It may well be the case that I’m misreading what’s happening. It may be the case that I’ve misread a key thread in the story I told that undercuts the rest. Or it may be the case that I’ve missed something entirely that alters the veracity of the argument made in the piece. I find myself to be wrong about things frequently, and update my thinking based on that new evidence.
I did the foolish thing and read basically all of it. (Easy to do when there are ten comments; masochism when there are 200.) Most of the pushback came in two flavors. The first: people who told me, with total confidence, exactly how the future goes. That I should “learn to love the bomb,” that it’s “fear porn,” that I’m “gobsmacking[ly]” unable to tell purpose from work, or that “you’re dead in less than 10 decades, better to roll the dice.” Every one of them certain about the future in the same breath they accused me of pretending to know it.
The second: finding one sentence, declaring it the keystone, and dancing once it’s pried loose. One reader announced I’d “made serious factual errors that undermine the credibility of the whole piece,” then a few replies later allowed that the offending claim was “not a load bearing pillar” and that I “could delete it and the rest of the essay would continue to stand.”
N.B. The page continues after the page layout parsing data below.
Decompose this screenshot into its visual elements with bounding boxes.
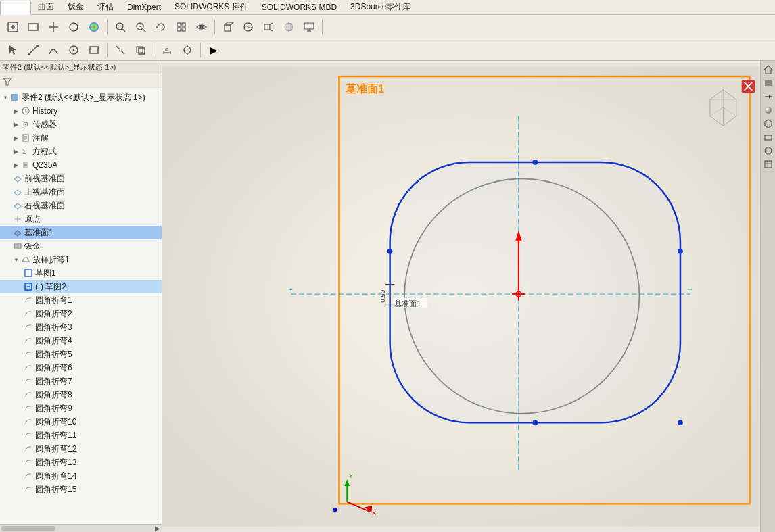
toolbar-rotate-btn[interactable] [151, 18, 170, 37]
menu-item-3dsource[interactable]: 3DSource零件库 [344, 0, 417, 14]
svg-marker-20 [225, 22, 233, 25]
toolbar-display-btn[interactable] [239, 18, 258, 37]
menu-item-banjin[interactable]: 钣金 [61, 0, 91, 14]
svg-point-6 [70, 23, 78, 31]
canvas-area[interactable]: 基准面1 + + [162, 61, 760, 532]
menu-item-sw-mbd[interactable]: SOLIDWORKS MBD [255, 0, 344, 14]
tree-item-bend13[interactable]: 圆角折弯13 [0, 456, 162, 469]
main-viewport[interactable]: 基准面1 + + [162, 61, 760, 532]
toolbar-cube-btn[interactable] [218, 18, 237, 37]
bend4-icon [23, 335, 34, 346]
tree-item-bend11[interactable]: 圆角折弯11 [0, 429, 162, 442]
tree-item-bend10[interactable]: 圆角折弯10 [0, 415, 162, 429]
expand-part[interactable] [1, 93, 9, 101]
expand-sensor[interactable] [12, 120, 20, 128]
scroll-thumb[interactable] [1, 526, 55, 531]
tb2-rect2[interactable] [85, 41, 103, 59]
close-x-button[interactable] [742, 80, 755, 93]
tree-item-history[interactable]: History [0, 104, 162, 118]
tb2-trim[interactable] [111, 41, 130, 59]
part-label: 零件2 (默认<<默认>_显示状态 1>) [22, 92, 145, 103]
tree-item-loft-bend[interactable]: 放样折弯1 [0, 253, 162, 266]
toolbar-sketch-btn[interactable] [3, 18, 22, 37]
toolbar-sphere-btn[interactable] [279, 18, 298, 37]
tree-item-bend5[interactable]: 圆角折弯5 [0, 347, 162, 361]
note-icon [20, 132, 31, 143]
tree-item-bend3[interactable]: 圆角折弯3 [0, 320, 162, 334]
menu-item-qumian[interactable]: 曲面 [31, 0, 61, 14]
tree-item-bend1[interactable]: 圆角折弯1 [0, 293, 162, 307]
tb2-line[interactable] [24, 41, 43, 59]
toolbar-rect-btn[interactable] [24, 18, 43, 37]
svg-line-24 [270, 23, 273, 24]
front-plane-label: 前视基准面 [24, 173, 65, 185]
sketch1-label: 草图1 [35, 268, 56, 279]
tb2-select[interactable] [3, 41, 22, 59]
toolbar-color-btn[interactable] [85, 18, 103, 37]
tb2-smart-dim[interactable]: Ø [158, 41, 177, 59]
toolbar-monitor-btn[interactable] [300, 18, 319, 37]
tree-item-ref-plane1[interactable]: 基准面1 [0, 226, 162, 239]
tree-item-eq[interactable]: Σ 方程式 [0, 145, 162, 158]
svg-point-26 [285, 23, 293, 31]
menu-item-sw-plugin[interactable]: SOLIDWORKS 插件 [168, 0, 255, 14]
expand-loft[interactable] [12, 256, 20, 264]
expand-eq[interactable] [12, 147, 20, 155]
toolbar-section-btn[interactable] [259, 18, 278, 37]
tree-item-sketch1[interactable]: 草图1 [0, 266, 162, 280]
tree-item-bend8[interactable]: 圆角折弯8 [0, 388, 162, 402]
svg-rect-16 [177, 28, 181, 31]
eq-icon: Σ [20, 146, 31, 157]
expand-material[interactable] [12, 161, 20, 169]
tree-item-top-plane[interactable]: 上视基准面 [0, 185, 162, 199]
tree-item-note[interactable]: 注解 [0, 131, 162, 145]
toolbar-view-btn[interactable] [192, 18, 211, 37]
bend10-icon [23, 416, 34, 427]
tb2-more[interactable]: ▶ [204, 41, 223, 59]
tree-item-origin[interactable]: 原点 [0, 212, 162, 226]
expand-note[interactable] [12, 134, 20, 142]
toolbar-zoom-fit-btn[interactable] [131, 18, 150, 37]
feature-tree[interactable]: 零件2 (默认<<默认>_显示状态 1>) History 传感器 [0, 89, 162, 524]
note-label: 注解 [32, 132, 49, 144]
tb2-circle2[interactable] [64, 41, 83, 59]
toolbar-zoom-btn[interactable] [111, 18, 130, 37]
tree-item-bend12[interactable]: 圆角折弯12 [0, 442, 162, 456]
svg-text:Ø: Ø [165, 47, 168, 51]
svg-point-7 [89, 22, 99, 32]
toolbar-circle-btn[interactable] [64, 18, 83, 37]
expand-history[interactable] [12, 107, 20, 115]
tree-item-bend15[interactable]: 圆角折弯15 [0, 483, 162, 496]
tb2-offset[interactable] [131, 41, 150, 59]
menu-item-pinggu[interactable]: 评估 [91, 0, 120, 14]
tree-item-material[interactable]: Q235A [0, 158, 162, 172]
tree-item-sketch2[interactable]: (-) 草图2 [0, 280, 162, 293]
eq-label: 方程式 [32, 146, 57, 158]
tree-item-front-plane[interactable]: 前视基准面 [0, 172, 162, 185]
tree-item-bend9[interactable]: 圆角折弯9 [0, 402, 162, 415]
scroll-right-arrow[interactable]: ▶ [155, 525, 160, 532]
sketch1-icon [23, 268, 34, 279]
tree-item-sensor[interactable]: 传感器 [0, 118, 162, 131]
ctrl-pt-bottom [532, 420, 538, 425]
sketch-label-text: 基准面1 [346, 83, 384, 95]
tree-item-part-root[interactable]: 零件2 (默认<<默认>_显示状态 1>) [0, 91, 162, 104]
menu-item-dimxpert[interactable]: DimXpert [120, 0, 168, 14]
tree-item-right-plane[interactable]: 右视基准面 [0, 199, 162, 212]
left-panel-scrollbar[interactable]: ▶ [0, 524, 162, 532]
ctrl-pt-right-top [678, 249, 683, 254]
tb2-arc[interactable] [44, 41, 63, 59]
main-layout: 零件2 (默认<<默认>_显示状态 1>) 零件2 (默认<<默认>_显示状态 … [0, 61, 775, 532]
tree-item-bend4[interactable]: 圆角折弯4 [0, 334, 162, 347]
toolbar-cross-btn[interactable] [44, 18, 63, 37]
svg-marker-31 [9, 45, 16, 55]
tree-item-bend7[interactable]: 圆角折弯7 [0, 374, 162, 388]
menu-item-caoту[interactable]: 草图 [0, 1, 31, 15]
tree-item-bend6[interactable]: 圆角折弯6 [0, 361, 162, 374]
toolbar-pan-btn[interactable] [172, 18, 191, 37]
tb2-relation[interactable] [178, 41, 197, 59]
tree-item-sheetmetal[interactable]: 钣金 [0, 239, 162, 253]
svg-point-34 [36, 45, 39, 47]
tree-item-bend14[interactable]: 圆角折弯14 [0, 469, 162, 483]
tree-item-bend2[interactable]: 圆角折弯2 [0, 307, 162, 320]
What I’ll say for the critics who actually argued, the Brian Villanuevas and the Ebenezers who pushed hard and in good faith: those exchanges were the best part of all this. They gave ground, got some back, and we both left smarter. That’s the conversation I wanted. I am more informed because of it.
With all that being said, The Dead Economy Theory is a little different from the normal course here. If you signed up to get a steady dose of AI talk, I’m afraid you might find what’s on offer wanting. You’ll find plenty of discussions about literature (and the novels that I’m writing), music, law, some reluctant political pieces, and reflections on parenting. I’ve separated out these topics into different sections within The Palimpsest, and you can choose which to subscribe to, if you don’t want to subscribe to all of them. Here are the sections:
Bitter Buffaloes—creative nonfiction and general cultural writing
The Venal Times—politics and law
On the Record—music
Sonder Union—my on-again-off-again podcast
are belong to us—the new AI section I’m standing up now
It’s easy to choose which verticals you want:
Go to substack.com/settings (or click your photo in the top right of any Substack page and choose Settings).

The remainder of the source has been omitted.